Clustering With Many Variables

I have a sample data below that is from a large data set, where each participant is given multiple condition for scoring.

Determining the number of clusters in a data set, a quantity often labelled k as in the k-means algorithm, is a frequent problem in data clustering, and is a distinct issue from the process of actually solving the clustering problem. Nov 28, 2017 - We extend the variables clustering methodology by two new. Methods for mixed-type data proves to be comparable and in many cases.

I am trying to use K-mean clustering to split participants in different groups, is there any good way to do it, considering the condition is not numeric?

thanks!

D JayD Jay

3 Answers

@Anony has the right idea. You actually do have numeric data - there is (evidently) a c1-score and a c2-score for each participant. So you need to convert your data from 'long' format (data in a single column (Score) with a second column (Condition) differentiating the scores, to 'wide' format (scores under different conditions in separate columns). Then you can run kmeans clustering on the scores to group the participants.

Here is how you would do that in R, using a slightly larger example to demonstrate the clusters.

Now we can plot the scores, showing how the participant clusters.

EDIT: Response to OP's comment.

OP wants to know what to do if there is more than one score for a participant/condition. The answer depends on why there are multiple scores. If the replicates are random and have a central tendency, then probably taking the mean is justified, although in theory participants with more replicates should be more heavily weighted.

One the other hand, suppose these are test scores. Then generally (but not always), the scores go up with multiple sittings. So these scores would not be random - there is a trend. In that case it might be more meaningful to take the most recent score.

As a third example, if the scores are used to make a decision based on some policy (such as with the SAT, where most colleges use the highest score), then the most appropriate aggregating function might be max, not mean.
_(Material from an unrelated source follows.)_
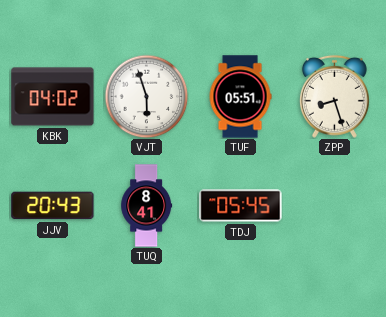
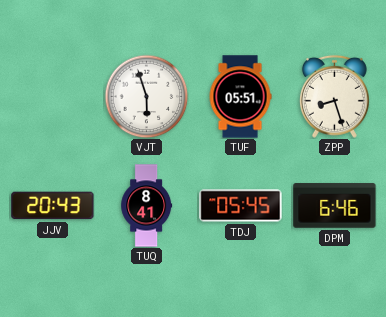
KBK: 04:02 -> none
DPM: none -> 6:46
Finally, it might be the case that the number of replicates is in fact an important distinguishing characteristic. In that case you would include not just the scores but also the number of replicates for each participant/condition when clustering. This is relevant in certain kinds of standardized testing under NCLB, where students take the test over and over again until they pass.

BTW: This type of question (the one in your comment) definitely belongs on https://stats.stackexchange.com/.

Community♦

jlhowardjlhoward

46.8k5 gold badges60 silver badges105 bronze badges

You should pivot your data, so that

each participant is a row
each condition is a column
the scores are your data

Try the reshape2 package.

Anony-MousseAnony-Mousse

60.7k8 gold badges100 silver badges165 bronze badges

You have 3 variables which will be used to split your data in groups. Two of them are categorical which might cause a problem. You can use k-means to split your data in groups but you will need to make dummies for your categorical data (condition and participant) and scale your continuous variable Score.

Using categorical data in K-means is not optimal because k-means cannot handle them well. The dummies will be highly correlated which might cause the algorithm to put too much weight on them and produce suboptimal results.

For the reason above, you can use different techniques such as hierarchical clustering or running a PCA on your data (in order to have continuous uncorrelated data) and then perform a normal k-means model on the PC scores.

These links give good answers:link1link2

Hope that helps!

Community♦

LyzandeRLyzandeR

29.4k11 gold badges50 silver badges70 bronze badges

3 Answers

Not the answer you're looking for? Browse other questions tagged rcluster-analysisk-meansmean or ask your own question.